THE ROCK GARDEN (251 pp.)--Nikos Kazantzakis--Simon & Schuster ($4.50).

In 1936, Japan and China were on the verge of war and hardly in the mood for poetry. But the great Greek Poet-Novelist Nikos Kazantzakis chose that year to make a trip to the Orient. There his poetic values came under heavy bombardment. In this transparently autobiographical novel, as slender in plot as it is rich in philosophy, Kazantzakis records the intellectual combat.

On the surface, Japanese life seemed to have the "feathery Buddhist consistency of dreams." In reality, the Japanese were feverishly girding for war, as if for a sacred mission. "These little Japanese," noted Kazantzakis, "have an implacable purpose: to create a new human type which has no fear of death; which, on the contrary, aspires to death as to the supreme crown of life." "You white men," a Japanese contemptuously tells him, "have lost the essence of man: the impulse toward something that is more than yourselves."
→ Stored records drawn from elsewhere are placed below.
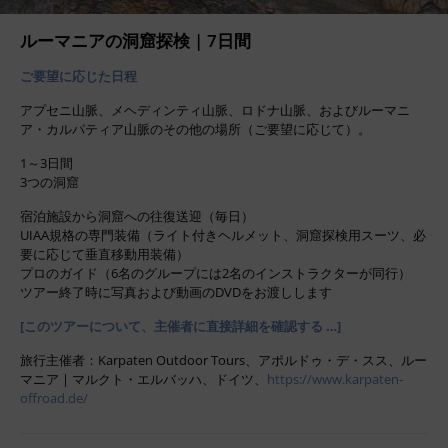
ルーマニアの洞窟探検 | 7日間
ご要望に応じた日程
アプセニ山脈、メヘディンティ山脈、ロドナ山脈、およびルーマニ
ア・カルパティア山脈のその他の場所（ご要望に応じて）。
1～3日間
3つの洞窟
宿泊施設から洞窟への往復送迎（毎日）
UIAA規格の専門装備（ライト付きヘルメット、洞窟探検用スーツ、必
要に応じて垂直移動用装備）
プロのガイド（6名のグループには2名のインストラクターが同行）
ツアー終了時に写真および動画のDVDをお渡しします
[このツアーについて、主催者に直接詳細を確認する …]
旅行主催者：Karpaten Outdoor Tours、アポルドゥ・デ・スス、ルー
マニア | マルクト・エルバッハ、ドイツ、
https://www.karpaten-
offroad.de/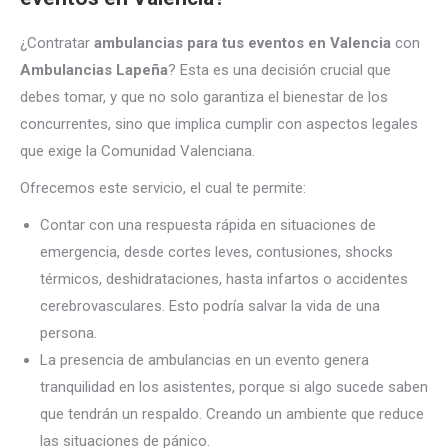
¿Contratar
ambulancias para tus eventos en Valencia
con
Ambulancias Lapeña
? Esta es una decisión crucial que
debes tomar, y que no solo garantiza el bienestar de los
concurrentes, sino que implica cumplir con aspectos legales
que exige la Comunidad Valenciana.
Ofrecemos este servicio, el cual te permite:
Contar con una respuesta rápida en situaciones de
emergencia, desde cortes leves, contusiones, shocks
térmicos, deshidrataciones, hasta infartos o accidentes
cerebrovasculares. Esto podría salvar la vida de una
persona.
La presencia de ambulancias en un evento genera
tranquilidad en los asistentes, porque si algo sucede saben
que tendrán un respaldo. Creando un ambiente que reduce
las situaciones de pánico.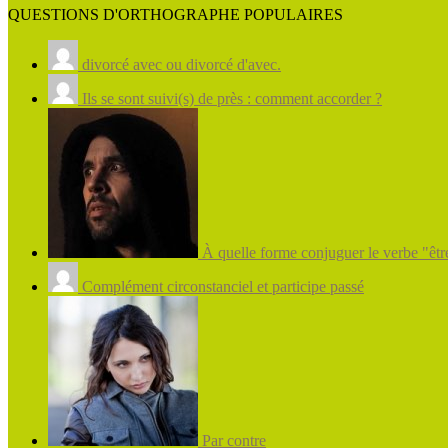
QUESTIONS D'ORTHOGRAPHE POPULAIRES
divorcé avec ou divorcé d'avec.
Ils se sont suivi(s) de près : comment accorder ?
À quelle forme conjuguer le verbe "être
Complément circonstanciel et participe passé
Par contre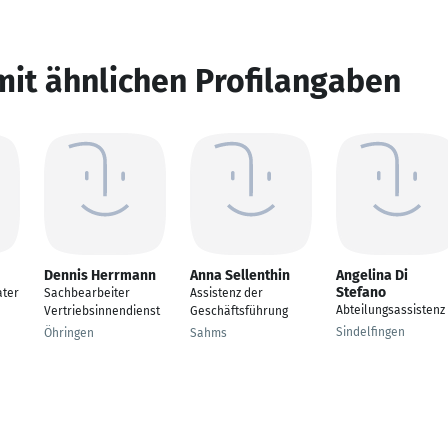
mit ähnlichen Profilangaben
Dennis Herrmann
Anna Sellenthin
Angelina Di
Stefano
ter
Sachbearbeiter
Assistenz der
Abteilungsassistenz
Vertriebsinnendienst
Geschäftsführung
Sindelfingen
Öhringen
Sahms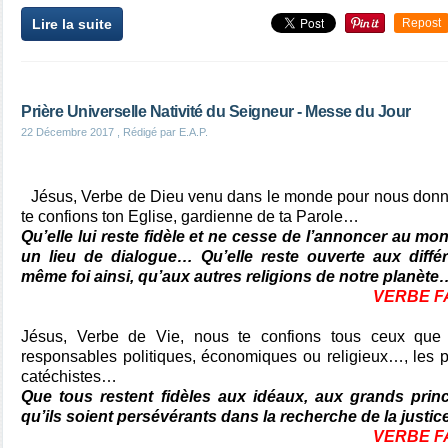
Lire la suite
Repost
Prière Universelle Nativité du Seigneur - Messe du Jour
22 Décembre 2017
, Rédigé par E.A.P.
Jésus, Verbe de Dieu venu dans le monde pour nous donn
te confions ton Eglise, gardienne de ta Parole…
Qu’elle lui reste fidèle et ne cesse de l’annoncer au mo
un lieu de dialogue… Qu’elle reste ouverte aux diffé
même foi ainsi, qu’aux autres religions de notre planète
VERBE FA
Jésus, Verbe de Vie, nous te confions tous ceux que
responsables politiques, économiques ou religieux…, les pr
catéchistes…
Que tous restent fidèles aux idéaux, aux grands prin
qu’ils soient persévérants dans la recherche de la justice
VERBE FA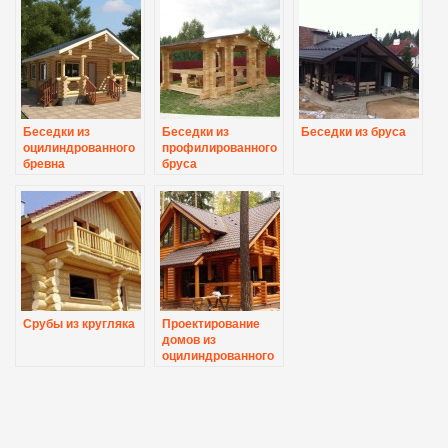
Беседки из
Беседки из
Беседки из бруса
оцилиндрованного
профилированного
бревна
бруса
Срубы из кругляка
Проектирование
домов из
оцилиндрованного
бревна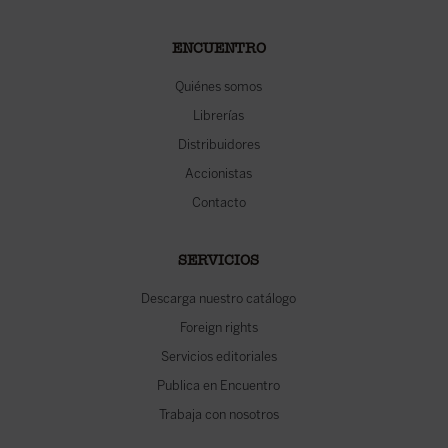
ENCUENTRO
Quiénes somos
Librerías
Distribuidores
Accionistas
Contacto
SERVICIOS
Descarga nuestro catálogo
Foreign rights
Servicios editoriales
Publica en Encuentro
Trabaja con nosotros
Contempt for Beauty. Kazantzakis is doubly resented: as a white man and as an apolitical, uncommitted man in a time of passionate commitment. He tries to mediate between East and West, between Japanese and Chinese. But everywhere he is rebuffed. "We were born in an age of war," a Chinese tells him. "Let us fight, then. Without intellectual shilly-shallying. Let us choose, right or left matters little, but let us choose."
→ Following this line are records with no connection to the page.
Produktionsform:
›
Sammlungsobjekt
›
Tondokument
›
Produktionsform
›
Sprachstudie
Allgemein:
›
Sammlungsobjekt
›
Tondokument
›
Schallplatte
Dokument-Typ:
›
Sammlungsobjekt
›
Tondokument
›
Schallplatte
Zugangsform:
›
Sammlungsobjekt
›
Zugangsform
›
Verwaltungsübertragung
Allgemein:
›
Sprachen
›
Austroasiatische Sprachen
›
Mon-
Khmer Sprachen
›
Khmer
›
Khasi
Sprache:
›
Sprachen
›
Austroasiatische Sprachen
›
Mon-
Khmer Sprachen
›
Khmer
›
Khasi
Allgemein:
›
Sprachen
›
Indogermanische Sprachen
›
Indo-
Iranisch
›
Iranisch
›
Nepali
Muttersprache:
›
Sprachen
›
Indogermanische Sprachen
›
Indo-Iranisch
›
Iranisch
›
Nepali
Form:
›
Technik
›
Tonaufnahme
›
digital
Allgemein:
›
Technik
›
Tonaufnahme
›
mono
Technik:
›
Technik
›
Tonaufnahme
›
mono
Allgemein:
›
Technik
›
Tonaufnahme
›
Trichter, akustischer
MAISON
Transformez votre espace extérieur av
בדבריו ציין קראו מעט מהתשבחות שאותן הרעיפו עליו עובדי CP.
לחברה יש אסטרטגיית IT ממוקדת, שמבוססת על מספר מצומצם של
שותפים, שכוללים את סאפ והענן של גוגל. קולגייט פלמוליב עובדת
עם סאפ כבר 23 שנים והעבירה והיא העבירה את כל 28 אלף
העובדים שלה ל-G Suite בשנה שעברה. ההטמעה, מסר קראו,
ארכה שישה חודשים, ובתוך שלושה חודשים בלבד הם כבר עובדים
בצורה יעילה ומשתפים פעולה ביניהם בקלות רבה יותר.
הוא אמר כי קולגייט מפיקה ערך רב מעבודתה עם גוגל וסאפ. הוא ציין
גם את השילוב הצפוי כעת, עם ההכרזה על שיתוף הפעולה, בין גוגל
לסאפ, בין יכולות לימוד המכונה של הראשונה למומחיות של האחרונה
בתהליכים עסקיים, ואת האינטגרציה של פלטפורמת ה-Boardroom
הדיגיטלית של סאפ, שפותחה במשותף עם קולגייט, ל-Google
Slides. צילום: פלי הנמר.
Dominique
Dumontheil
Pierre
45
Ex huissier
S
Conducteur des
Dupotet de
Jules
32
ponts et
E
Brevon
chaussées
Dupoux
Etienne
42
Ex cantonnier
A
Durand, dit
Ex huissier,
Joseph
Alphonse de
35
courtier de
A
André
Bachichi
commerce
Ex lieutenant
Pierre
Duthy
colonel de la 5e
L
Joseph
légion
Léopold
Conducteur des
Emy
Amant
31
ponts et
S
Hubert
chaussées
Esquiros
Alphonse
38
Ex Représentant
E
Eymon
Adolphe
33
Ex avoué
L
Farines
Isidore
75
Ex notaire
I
Kazantzakis takes a poet's delight in the beauties of the ancient Orient. In Peking, he lovingly explores every crevice of crumbling palaces. "Praised be luxury," he cries, "superfluous luxury, the peacock's plume! That is what civilization is: to feel that luxury is as indispensable as bread." But the Chinese are embarrassed by their past and consider it fit only for tourists. They scoff at Kazantzakis' bourgeois concern for beauty. "I hate beauty because it dries up hearts," a Chinese tells him. "Your heart, so tender in appearance, is dry and cruel, like the hearts of all artists. You do not think of human suffering, but of the expression on men's faces and the intonations of their cries when they suffer. We men of action . . . fight to put an end to their suffering."

Ceaseless Combat. In the course of his trip, Kazantzakis does not make a single friend. The closest he comes to friendship is when a Japanese grudgingly confesses: "Your absence is more disagreeable to me than your presence." When he falls in love with a willowy Chinese girl, she is whisked away to serve in the war effort. "Her individual suffering," Kazantzakis muses, "had assumed its true proportions, lost like a tiny sigh over the immense and dolorous face of China!"

What saddened Kazantzakis' life, however, strengthened his art. His experiences steeled his poet's nerves, shaped the hard philosophy of his later masterpieces, The Odyssey and The Last Temptation of Christ. Life is ceaseless combat, Kazantzakis learned, and the poet's fight is the fiercest of all: to translate experience into words, to "transform flesh into spirit."